Again, typos and fragments abound…
11 pm Friday
I just wimped out early for the evening, and plan to wash the cigarette smell out of my hair and lie around reading in the hotel room bed. But my second day at AWP has been really fun.
I started off slow, arriving late to Sandra’s panel, entitled “Found in Translation: Poetry that Stems from Multilingual Homes.” My lateness might have had to with my subconscious lack of enthusiasm for the subject matter, that is, poetry. But I was shamed by my preconceptions, because it was for the most part really engaging stories and poems by poets who grew up around two different languages. Dominika, who I see working at the RWC several days a week told about her Polish family immigrated here when she was nine, and it was riveting, and she was just one of the interesting panelists.
attended “Prize Stories: Reading of the Year’s Best,” readings by winners of various prestigious prizes in 2006. This was enjoyable, though perhaps because I am already not as new, didn’t blow me away like the reading yesterday.

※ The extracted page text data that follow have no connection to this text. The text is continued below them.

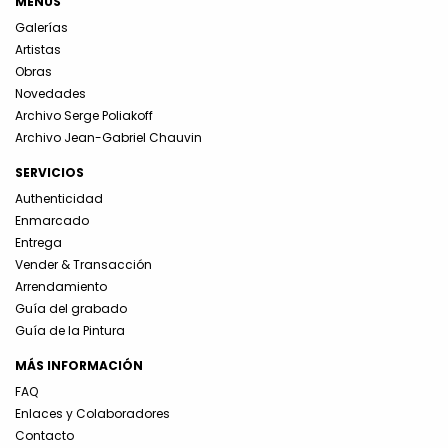
MENÚS
Galerías
Artistas
Obras
Novedades
Archivo Serge Poliakoff
Archivo Jean-Gabriel Chauvin
SERVICIOS
Authenticidad
Enmarcado
Entrega
Vender & Transacción
Arrendamiento
Guía del grabado
Guía de la Pintura
MÁS INFORMACIÓN
FAQ
Enlaces y Colaboradores
Contacto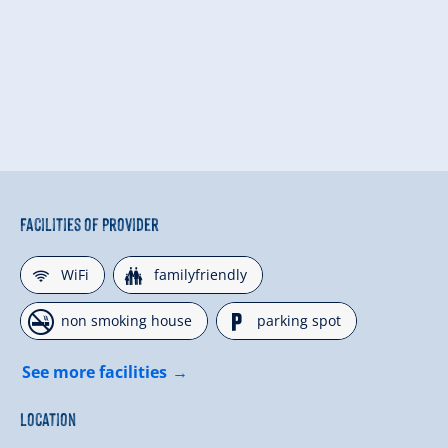
Facilities of Provider
🜉
🍺
WiFi
familyfriendly
🏝
🐈
non smoking house
parking spot
See more facilities
Location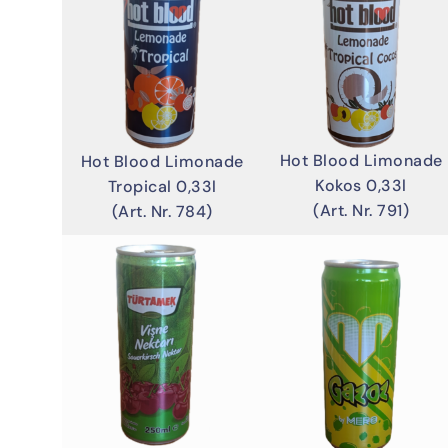
Hot Blood Limonade
Hot Blood Limonade
Kokos 0,33l
Tropical 0,33l
(Art. Nr. 791)
(Art. Nr. 784)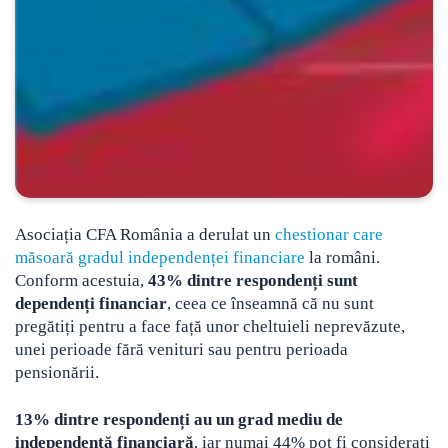
Asociația CFA România a derulat un
chestionar care
măsoară gradul independenței financiare
la români.
Conform acestuia,
43% dintre respondenți sunt
dependenți financiar
, ceea ce înseamnă că nu sunt
pregătiți pentru a face față unor cheltuieli neprevăzute
,
unei perioade fără venituri sau pentru perioada
pensionării.
13% dintre respondenți au un grad mediu de
independență financiară
, iar numai 44% pot fi considerați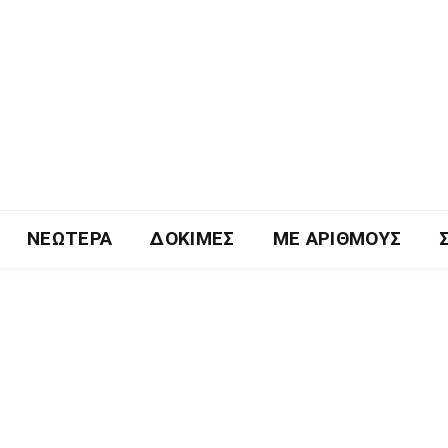
ΝΕΏΤΕΡΑ
ΔΟΚΙΜΈΣ
ΜΕ ΑΡΙΘΜΟΎΣ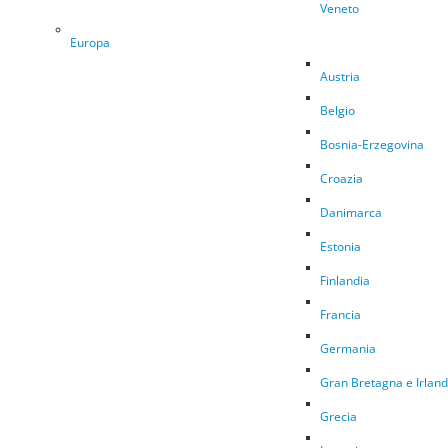
Veneto
Europa
Austria
Belgio
Bosnia-Erzegovina
Croazia
Danimarca
Estonia
Finlandia
Francia
Germania
Gran Bretagna e Irlan
Grecia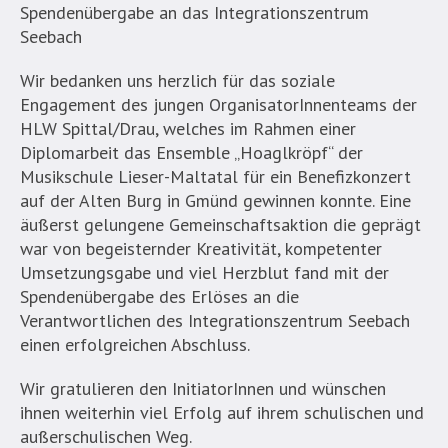
Spendenübergabe an das Integrationszentrum
Seebach
Wir bedanken uns herzlich für das soziale
Engagement des jungen OrganisatorInnenteams der
HLW Spittal/Drau, welches im Rahmen einer
Diplomarbeit das Ensemble „Hoaglkröpf“ der
Musikschule Lieser-Maltatal für ein Benefizkonzert
auf der Alten Burg in Gmünd gewinnen konnte. Eine
äußerst gelungene Gemeinschaftsaktion die geprägt
war von begeisternder Kreativität, kompetenter
Umsetzungsgabe und viel Herzblut fand mit der
Spendenübergabe des Erlöses an die
Verantwortlichen des Integrationszentrum Seebach
einen erfolgreichen Abschluss.
Wir gratulieren den InitiatorInnen und wünschen
ihnen weiterhin viel Erfolg auf ihrem schulischen und
außerschulischen Weg.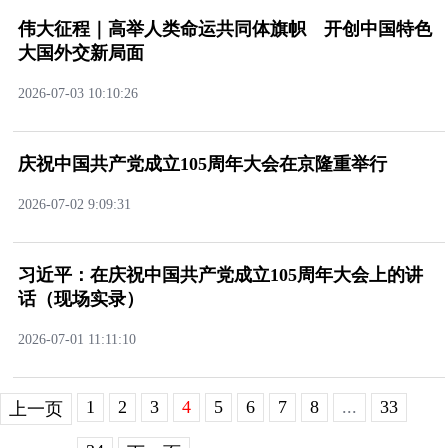
伟大征程｜高举人类命运共同体旗帜开创中国特色
大国外交新局面
2026-07-0310:10:26
庆祝中国共产党成立105周年大会在京隆重举行
2026-07-029:09:31
习近平：在庆祝中国共产党成立105周年大会上的讲
话（现场实录）
2026-07-0111:11:10
1
2
3
4
5
6
7
8
...
33
上一页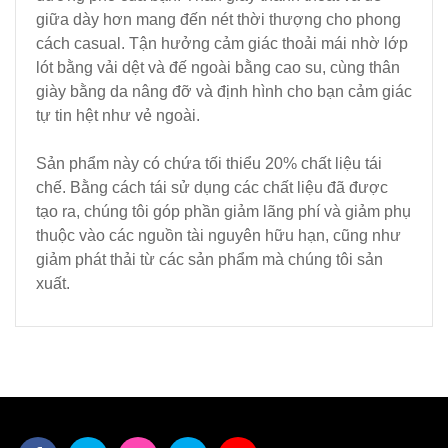
giữa dày hơn mang đến nét thời thượng cho phong
cách casual. Tận hưởng cảm giác thoải mái nhờ lớp
lót bằng vải dệt và đế ngoài bằng cao su, cùng thân
giày bằng da nâng đỡ và định hình cho bạn cảm giác
tự tin hệt như vẻ ngoài.
Sản phẩm này có chứa tối thiểu 20% chất liệu tái
chế. Bằng cách tái sử dụng các chất liệu đã được
tạo ra, chúng tôi góp phần giảm lãng phí và giảm phụ
thuộc vào các nguồn tài nguyên hữu hạn, cũng như
giảm phát thải từ các sản phẩm mà chúng tôi sản
xuất.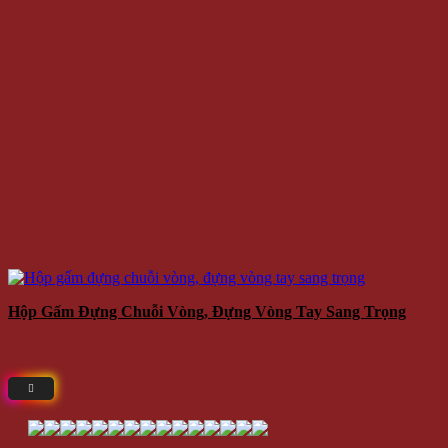
Hộp Gấm Đựng Chuỗi Vòng, Đựng Vòng Tay Sang Trọng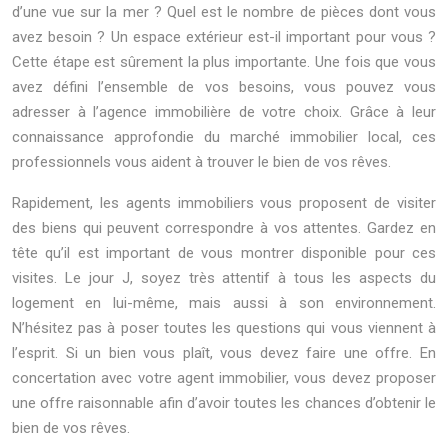
d’une vue sur la mer ? Quel est le nombre de pièces dont vous
avez besoin ? Un espace extérieur est-il important pour vous ?
Cette étape est sûrement la plus importante. Une fois que vous
avez défini l’ensemble de vos besoins, vous pouvez vous
adresser à l’agence immobilière de votre choix. Grâce à leur
connaissance approfondie du marché immobilier local, ces
professionnels vous aident à trouver le bien de vos rêves.
Rapidement, les agents immobiliers vous proposent de visiter
des biens qui peuvent correspondre à vos attentes. Gardez en
tête qu’il est important de vous montrer disponible pour ces
visites. Le jour J, soyez très attentif à tous les aspects du
logement en lui-même, mais aussi à son environnement.
N’hésitez pas à poser toutes les questions qui vous viennent à
l’esprit. Si un bien vous plaît, vous devez faire une offre. En
concertation avec votre agent immobilier, vous devez proposer
une offre raisonnable afin d’avoir toutes les chances d’obtenir le
bien de vos rêves.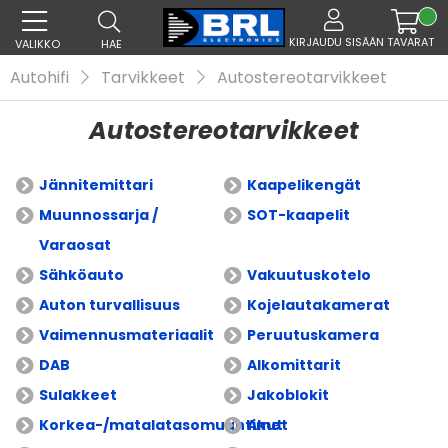
KIRJAUDU SISÄÄN
TAVARAT
VALIKKO
HAE
Autohifi
Tarvikkeet
Autostereotarvikkeet
Autostereotarvikkeet
Jännitemittari
Kaapelikengät
Muunnossarja /
SOT-kaapelit
Varaosat
Sähköauto
Vakuutuskotelo
Auton turvallisuus
Kojelautakamerat
Vaimennusmateriaalit
Peruutuskamera
DAB
Alkomittarit
Sulakkeet
Jakoblokit
Korkea-/matalatasomuuntimet
Akut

I skipped the next panel to go hang around the Book Fair on the lower level. Quite a scene–it felt like a flea market. I was a little worried as I wandered around that to the people at the tables, who I’d heard were often publishers of journals and reviews, it might seem like everyone (including me) was just a writer trying to schmooze before they submitted. In 98% percent of the cases though, the pressure felt directed the other way, either subtly or less so. There’s nothing quite like idly picking up a book to have someone a foot and a half from you say, “Hey, I published that book, and right here is one of our authors. If you buy it now, he can sign it for you! If you buy it now, we’ll give you a discount! If you buy it now, I’ll give you a kiss!” (That last example is courtesy of a report from Katie.) Conversations lasted a little longer than I anticipated as well, I think I covered five tables in an hour and twenty minutes, and bought three items. There were over a hundred tables left to go, but fortunately I had promised to meet Suze for the next panel “What Really Happened: Research and the Novel.”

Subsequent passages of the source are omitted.